As autoridades decidiram mobilizar o Exército para os trabalhos de resgate, que são particularmente complicados por se tratar de pequenas localidades montanhosas, e para garantir a segurança da população, pela temida chegada de ladrões.

Durante todo o dia, moradores e voluntários escavaram em meio a nuvens de poeira e inclusive com as próprias mãos as montanhas de pedras e pedaços de prédios e casas destruídas pelo terremoto.

Cães treinados para rastrear pessoas e celulares têm servido para localizar pessoas entre os escombros.

Os moradores das cidades mais afetadas se preparavam para passar sua primeira noite ao relento, enquanto as autoridades alinhavam os corpos em parques e jardins cobertos por cobertores e lençóis.

Poeira, silêncio e solidariedade

“Minha irmã está sob os escombros. Não dá sinal de vida.
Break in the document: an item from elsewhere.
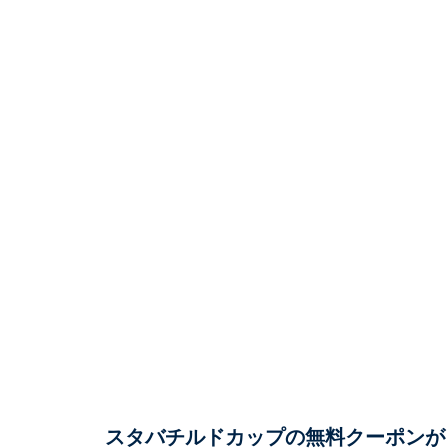
スタバチルドカップの無料クーポンが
Ouve-se apenas os gatos”, lamentou angustiado Guido Bordo, de 69 anos, em declarações à AFP, enquanto esperava em Accumoli notícias sobre seus familiares.

Os operadores pedem continuamente silêncio para poder ouvir os lamentos, gritos e sinais para escavar e tentar salvar vidas.

Um casal e dois filhos que estavam de férias nesta região perderam a vida no tremor.

“Salvei-me milagrosamente. Dez segundos foram suficientes para destruir tudo”, contou Marco, morador de Amatrice, ao jornal La Repubblica.

O prefeito do pequeno povoado de Accumoli, Sergio Pirozzi, revelou que sua comunidade, situada a 40 km do epicentro, ficou completamente destruída.

“Setenta e cinco por cento do povoado não existem mais”, lamentou comovido depois de confirmar danos no hospital local.

Entre as vítimas estão uma menina de um ano e seis meses e um bebê de nove meses, cuja mãe salvou-se do terremoto de 6,3 graus de 2009 em Áquila, que deixou 300 mortos.

Muitos turistas estavam na região para participar das festas organizadas todos os anos em Amatrice por ocasião da criação de uma famosa receita de espaguete.

“Os hotéis estavam todos lotados”, explicou o prefeito.

Trata-se de uma das zonas com mais risco sísmico da Itália, país que possui uma geologia muito particular.

O papa Francisco interrompeu sua tradicional audiência de quarta-feira para manifestar sua dor pelas vítimas e disse ter ficado abalado com a notícia.